趁少年分心的时候,强哥往他精致的脸上狠狠砸了一拳,翻身把他按在了地上。
“曹!你哪个学校的?敢打老子,也不打听打听老子是谁?!”强哥恶狠狠说道,“老子不仅要动她,就连你,都别特么想走出去!”
虞司邈被强哥揪着衣领。
听到这些话,他眼眸暗黑,脖颈的青筋都凸起了,所有嗜血的念头在脑间冒起。
他伸手一下就扯住了强哥的黄毛,拳头用力地几乎要把强哥的头皮都扯下来。
“啊——”强哥痛苦地大喊,一瞬间就涨红了脖子,脸上的横肉不停抖动。
“你小子是个爷们不?打架还扯头发?!”
强哥脑袋疼得都要晕了过去,只能慢慢俯下身子,以此减轻头皮痛苦。
虞司邈冷着一张俊脸,眸中都是阴冷暴戾的光,抬脚就狠狠往强哥肚子上踹去。
强哥又被踹翻在地,还没来得及爬起来,少年就死死按着他,铁拳不停落下。
他刚刚被温沁羽踹了,己是元气大伤。
又被少年用灭火器偷袭,鼻梁骨都砸断了。
现在,头皮都快不是自己的了。
“你动她没有?!回答我!”
虞司邈似乎是疯了,他拳骨都出了血。
可他似乎毫无知觉,又抄起一旁的椅子,狠狠往强哥身上砸。
“砰——砰——砰——”
“说话!妈的,我让你回答我!”
虞司邈像一头暴怒的兽。
他一下又一下地砸,强哥的嘴巴,脑袋都流了很多血。
“哎哟——没动,没动她啊,我连她的边都还没有碰到啊!你别打了!”
“哥!你是我哥!你是我爷爷!那个女的自己割腕自残,不是我干的,你别打了……别打了……”
强哥抱着脑袋,惨兮兮地求饶。
这小子打个架不分轻重,是奔着他的命来的!
温沁羽己经被眼泪模糊了视线,她清晰地听到骨头断裂的声音。
再这样下去,强哥会被虞司邈打死的。
那他就惹上麻烦了。
“别打了,虞司邈……”
温沁羽很想阻止他,可她觉得好冷好冷,自己没有力气说话了。
她好不容易挤出来的几个字,被虞司邈打人的动静,和强哥的痛苦喊叫给遮盖住。
强哥蜷着身子保护自己的头,疼得哀嚎连连。
他觉得身体都快被打散架,没有还手的资本了。
眼睛一闭一闭地,晕了过去。
虞司邈停了手,面无表情地盯着他,碎发落于额前,看不见眉眼间的情绪。
“少爷……少爷……”
老麦急匆匆赶来,看到地上躺着一个血淋淋的,生死不明的黄毛。
他家少爷走到满是猩红血痕的床边,动作小心地去拨开被子,查看里边昏迷的女孩。
“温沁羽……”虞司邈的声音都是抖的。
好多血,床上有好多血。
他刚刚进来的时候,还以为她己经被……
没想到事实比他预想地还要糟糕!
他小心地把被子掀开,看见温沁羽己经闭上了眼,脸色和嘴唇都苍白,呼吸孱弱。
她的两只手腕,一只被包扎了起来。
另一只,全是触目惊心的残忍划痕,还在不断往外涌着鲜血,一整条胳膊是血淋淋的。
她到底是多无助,才会用自残来保护自己不被侵犯!
“少爷,您快送她去医院,这个败类交给我来处理吧。

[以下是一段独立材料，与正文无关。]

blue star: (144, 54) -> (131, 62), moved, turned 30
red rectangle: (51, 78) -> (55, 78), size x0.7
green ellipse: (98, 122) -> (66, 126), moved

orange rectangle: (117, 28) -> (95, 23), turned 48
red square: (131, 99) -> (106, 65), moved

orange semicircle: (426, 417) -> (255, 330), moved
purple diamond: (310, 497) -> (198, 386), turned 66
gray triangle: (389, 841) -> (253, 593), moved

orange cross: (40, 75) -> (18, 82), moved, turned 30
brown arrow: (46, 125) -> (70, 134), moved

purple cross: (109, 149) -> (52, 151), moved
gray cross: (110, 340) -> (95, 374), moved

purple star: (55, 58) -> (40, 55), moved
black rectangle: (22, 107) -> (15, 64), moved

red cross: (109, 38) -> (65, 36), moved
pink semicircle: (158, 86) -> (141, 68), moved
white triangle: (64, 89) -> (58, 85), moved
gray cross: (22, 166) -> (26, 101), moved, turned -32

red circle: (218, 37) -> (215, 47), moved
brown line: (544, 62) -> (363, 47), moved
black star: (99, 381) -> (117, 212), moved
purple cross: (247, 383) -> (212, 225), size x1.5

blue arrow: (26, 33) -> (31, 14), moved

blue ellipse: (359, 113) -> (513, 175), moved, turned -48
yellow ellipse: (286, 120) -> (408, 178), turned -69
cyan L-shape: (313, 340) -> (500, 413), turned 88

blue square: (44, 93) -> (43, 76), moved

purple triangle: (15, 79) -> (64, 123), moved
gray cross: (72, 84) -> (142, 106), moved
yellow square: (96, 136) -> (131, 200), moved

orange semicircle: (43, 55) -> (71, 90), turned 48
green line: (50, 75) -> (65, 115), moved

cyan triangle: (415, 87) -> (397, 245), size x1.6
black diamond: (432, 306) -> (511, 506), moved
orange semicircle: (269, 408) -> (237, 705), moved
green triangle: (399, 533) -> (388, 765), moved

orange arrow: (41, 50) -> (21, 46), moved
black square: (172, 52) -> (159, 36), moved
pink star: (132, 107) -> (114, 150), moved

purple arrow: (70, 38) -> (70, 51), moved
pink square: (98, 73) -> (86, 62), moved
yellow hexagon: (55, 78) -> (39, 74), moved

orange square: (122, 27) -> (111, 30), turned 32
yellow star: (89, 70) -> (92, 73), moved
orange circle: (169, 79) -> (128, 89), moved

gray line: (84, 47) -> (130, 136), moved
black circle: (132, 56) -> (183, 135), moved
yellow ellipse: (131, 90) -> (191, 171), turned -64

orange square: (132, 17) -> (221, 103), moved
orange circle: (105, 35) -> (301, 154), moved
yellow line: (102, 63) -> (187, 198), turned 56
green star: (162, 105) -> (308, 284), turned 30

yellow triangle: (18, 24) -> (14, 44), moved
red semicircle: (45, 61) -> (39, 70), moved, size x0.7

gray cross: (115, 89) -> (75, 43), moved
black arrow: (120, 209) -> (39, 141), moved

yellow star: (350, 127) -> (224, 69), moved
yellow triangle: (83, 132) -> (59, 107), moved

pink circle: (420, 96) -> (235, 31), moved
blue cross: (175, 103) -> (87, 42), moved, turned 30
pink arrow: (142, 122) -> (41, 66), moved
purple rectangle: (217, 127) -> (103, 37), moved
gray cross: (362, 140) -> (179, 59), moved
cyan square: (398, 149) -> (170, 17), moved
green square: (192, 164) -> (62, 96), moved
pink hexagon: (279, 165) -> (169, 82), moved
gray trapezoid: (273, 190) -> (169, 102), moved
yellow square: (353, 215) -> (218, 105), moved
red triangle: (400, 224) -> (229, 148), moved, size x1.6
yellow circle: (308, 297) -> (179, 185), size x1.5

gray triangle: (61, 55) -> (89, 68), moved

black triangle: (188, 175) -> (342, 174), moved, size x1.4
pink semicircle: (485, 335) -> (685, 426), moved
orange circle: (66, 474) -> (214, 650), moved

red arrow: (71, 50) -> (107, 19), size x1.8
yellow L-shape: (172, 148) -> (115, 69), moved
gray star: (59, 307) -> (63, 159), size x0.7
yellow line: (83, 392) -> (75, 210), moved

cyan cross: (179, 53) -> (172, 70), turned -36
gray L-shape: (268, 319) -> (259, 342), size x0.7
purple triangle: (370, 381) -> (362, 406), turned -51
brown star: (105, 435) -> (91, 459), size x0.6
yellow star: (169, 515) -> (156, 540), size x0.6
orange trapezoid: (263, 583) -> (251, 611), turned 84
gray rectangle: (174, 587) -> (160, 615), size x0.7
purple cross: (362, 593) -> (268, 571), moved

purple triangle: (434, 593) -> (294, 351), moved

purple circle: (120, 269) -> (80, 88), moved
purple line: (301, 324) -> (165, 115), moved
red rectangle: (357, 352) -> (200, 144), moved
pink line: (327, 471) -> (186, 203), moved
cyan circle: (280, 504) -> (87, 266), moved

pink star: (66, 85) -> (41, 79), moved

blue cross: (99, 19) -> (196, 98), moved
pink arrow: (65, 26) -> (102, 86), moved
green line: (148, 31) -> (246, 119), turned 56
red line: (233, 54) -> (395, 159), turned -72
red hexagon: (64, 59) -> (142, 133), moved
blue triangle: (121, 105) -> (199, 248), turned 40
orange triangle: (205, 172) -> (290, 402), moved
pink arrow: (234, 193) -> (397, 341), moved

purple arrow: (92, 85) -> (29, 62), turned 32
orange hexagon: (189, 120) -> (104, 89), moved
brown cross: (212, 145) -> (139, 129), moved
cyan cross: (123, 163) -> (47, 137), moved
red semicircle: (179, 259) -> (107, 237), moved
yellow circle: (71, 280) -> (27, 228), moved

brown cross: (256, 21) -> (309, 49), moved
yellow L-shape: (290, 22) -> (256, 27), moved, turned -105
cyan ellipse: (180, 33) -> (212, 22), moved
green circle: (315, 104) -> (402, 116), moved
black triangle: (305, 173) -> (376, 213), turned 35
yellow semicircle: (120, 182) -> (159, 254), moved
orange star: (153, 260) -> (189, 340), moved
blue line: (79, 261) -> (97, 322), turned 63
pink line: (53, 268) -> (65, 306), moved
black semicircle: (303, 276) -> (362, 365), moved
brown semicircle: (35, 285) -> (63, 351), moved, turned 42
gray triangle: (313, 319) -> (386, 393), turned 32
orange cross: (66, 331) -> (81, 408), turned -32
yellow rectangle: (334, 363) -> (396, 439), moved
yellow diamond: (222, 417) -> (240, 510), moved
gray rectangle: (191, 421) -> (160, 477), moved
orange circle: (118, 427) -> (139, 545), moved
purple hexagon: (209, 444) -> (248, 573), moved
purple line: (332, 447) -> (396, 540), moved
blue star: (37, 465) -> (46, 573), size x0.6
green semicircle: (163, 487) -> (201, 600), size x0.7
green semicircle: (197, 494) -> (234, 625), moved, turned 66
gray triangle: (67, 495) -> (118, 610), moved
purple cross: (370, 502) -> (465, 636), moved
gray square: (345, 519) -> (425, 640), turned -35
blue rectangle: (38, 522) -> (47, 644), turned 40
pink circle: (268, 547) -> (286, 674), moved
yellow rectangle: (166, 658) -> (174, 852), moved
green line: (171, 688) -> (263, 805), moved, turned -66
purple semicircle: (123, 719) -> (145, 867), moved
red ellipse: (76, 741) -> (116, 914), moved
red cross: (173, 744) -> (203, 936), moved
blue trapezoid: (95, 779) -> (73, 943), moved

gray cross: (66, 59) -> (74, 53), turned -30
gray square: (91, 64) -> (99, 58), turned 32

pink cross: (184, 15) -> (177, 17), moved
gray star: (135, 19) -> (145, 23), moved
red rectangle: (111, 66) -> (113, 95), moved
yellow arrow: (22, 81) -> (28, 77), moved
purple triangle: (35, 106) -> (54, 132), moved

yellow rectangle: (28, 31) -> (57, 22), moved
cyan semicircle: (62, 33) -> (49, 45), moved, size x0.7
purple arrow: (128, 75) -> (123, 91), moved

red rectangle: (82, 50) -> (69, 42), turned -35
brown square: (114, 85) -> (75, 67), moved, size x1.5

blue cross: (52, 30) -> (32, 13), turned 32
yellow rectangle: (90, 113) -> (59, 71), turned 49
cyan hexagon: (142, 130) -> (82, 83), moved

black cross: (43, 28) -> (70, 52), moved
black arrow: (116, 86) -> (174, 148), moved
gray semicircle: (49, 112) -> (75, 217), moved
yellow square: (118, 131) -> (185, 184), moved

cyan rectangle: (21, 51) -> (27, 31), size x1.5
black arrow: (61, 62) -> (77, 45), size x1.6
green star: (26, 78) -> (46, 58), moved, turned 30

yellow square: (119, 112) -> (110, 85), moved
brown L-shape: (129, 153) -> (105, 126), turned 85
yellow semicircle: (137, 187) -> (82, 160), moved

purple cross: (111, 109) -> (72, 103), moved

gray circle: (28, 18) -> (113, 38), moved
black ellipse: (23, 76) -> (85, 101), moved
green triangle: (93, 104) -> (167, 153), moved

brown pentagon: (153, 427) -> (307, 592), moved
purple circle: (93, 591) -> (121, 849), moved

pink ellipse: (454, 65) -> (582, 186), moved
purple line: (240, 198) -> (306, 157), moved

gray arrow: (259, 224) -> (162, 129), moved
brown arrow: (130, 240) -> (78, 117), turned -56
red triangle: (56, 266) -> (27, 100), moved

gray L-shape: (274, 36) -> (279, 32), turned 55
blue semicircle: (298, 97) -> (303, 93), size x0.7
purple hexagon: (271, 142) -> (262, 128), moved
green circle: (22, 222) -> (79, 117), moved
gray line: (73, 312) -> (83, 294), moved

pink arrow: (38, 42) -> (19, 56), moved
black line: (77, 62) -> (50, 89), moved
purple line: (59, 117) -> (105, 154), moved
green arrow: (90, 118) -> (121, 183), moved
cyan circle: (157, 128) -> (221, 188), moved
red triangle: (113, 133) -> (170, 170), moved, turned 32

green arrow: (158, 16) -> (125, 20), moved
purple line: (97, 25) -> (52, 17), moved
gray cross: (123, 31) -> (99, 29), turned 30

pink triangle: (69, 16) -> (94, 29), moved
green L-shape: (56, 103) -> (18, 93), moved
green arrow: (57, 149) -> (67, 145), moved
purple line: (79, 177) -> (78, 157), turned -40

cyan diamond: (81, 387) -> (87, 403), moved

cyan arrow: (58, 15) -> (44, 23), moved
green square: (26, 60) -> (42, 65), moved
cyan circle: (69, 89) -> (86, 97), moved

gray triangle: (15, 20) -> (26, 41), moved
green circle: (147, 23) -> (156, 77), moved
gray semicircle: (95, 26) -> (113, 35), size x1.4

”
老麦表面上岿然不动,看上去很是镇静,其实头皮瞬然麻了半边。
他探了探黄毛的鼻息。
还好,还有气。
只要人不死,少爷就不算闯了大祸!
虞司邈从来没有这么慌过。
他立刻把温沁羽抱起来,带她去医院。
她流了好多血,在旅馆的走廊滴了一路。
“温沁羽,你别怕,我现在就带你去医院。”他的声音都在哆嗦。
他不明白,她手腕上己经有那么多的伤了,为什么还是有源源不断的鲜血涌出。
一个女孩的身体里,居然可以流出这么多的血吗?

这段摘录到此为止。